Wednesday, February 11, 2009

Geithner's Poem

Timothy Geithner's latest poem did not get good reviews. An excellent summary of the various reactions can be found in Yves Smith's blog, Naked Capital: Geithner Plan Smackdown Wrap. Here are some excerpts:
I cannot recall a major US policy initiative being met with as much immediate revulsion as the so-called Geithner plan. Even the horrific TARP, which showed utter contempt for Congress and the American public was in some ways less troubling. Paulson demanded $700 billion, nearly $200 billion bigger than the Department of Defense, via a three page draft bill, nothing more that a doodle on a napkin, save that it did bother to put the Treasury secretary above the law. But high-handedness was the hallmark of the Bush Administration; it was only the scale and audacity of the TARP that was the stunner.
And the TARP initially did have some supporters (perhaps most important, among the media, who trumpeted the "Something must be done" case). Fans are much harder to find for the latest iteration of the seemingly neverending "let's throw more money at the banks" saga.
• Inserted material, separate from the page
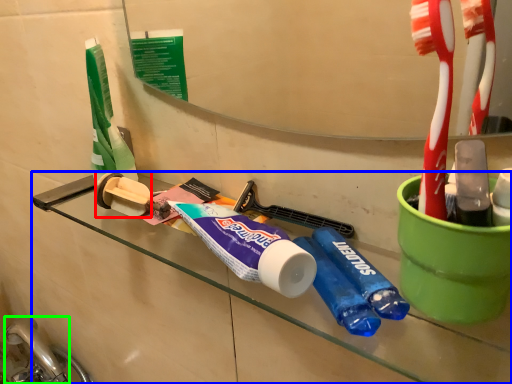 Question: Considering the real-world distances, which object is closest to toilet paper (highlighted by a red box)? counter (highlighted by a blue box) or faucet (highlighted by a green box).

Choices:
 (A) counter
 (B) faucet

Answer: (A) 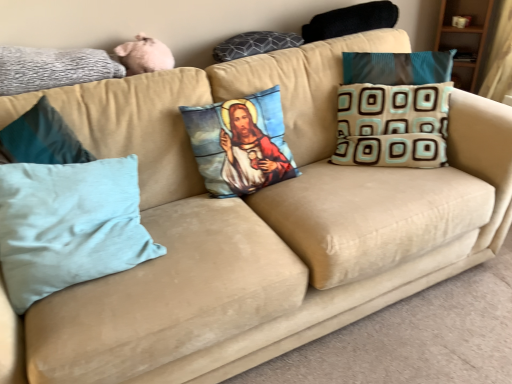 Question: Is black fuzzy pillow at upper right, marked as the second pillow in a right-to-left arrangement, positioned far away from dark gray textured pillow at upper center, placed as the 3th pillow when sorted from right to left?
As we, and increasingly others, have said, the Obama economic team is every bit as captive to Wall Street's interests as the Bushies were. The differences increasingly look stylistic, not substantive. . .

Treasury Secretary Geithner presented today what in essence was a plan to come up with a plan. I now understand why he is so loath to have government run banks. . .

Thus Geither's belief that government can't manage assets is sheer projection of his own inability to deliver. . .

From bank expert Chris Whalen of Institutional Risk Analytics (via e-mail):
Real disaster. I am very concerned that the Obama Admin is going pear shaped before the snow even melts.

Kevin Logan, senior US economist at Kleinwort Benson:
They have a plan for a plan but they don't really have a plan. The whole proposal is so vague as to create new uncertainty, and maybe the problem is really so bad that they haven't worked out how to solve it.

So. The reviews are in and they are not good. Perhaps a revision is in order. Of course, many great works of art have not been appreciated in their own time. Perhaps, over the years, the beauties of Geithner's effort will be fully evident. So what if it doesn't rhyme (i.e., make sense)?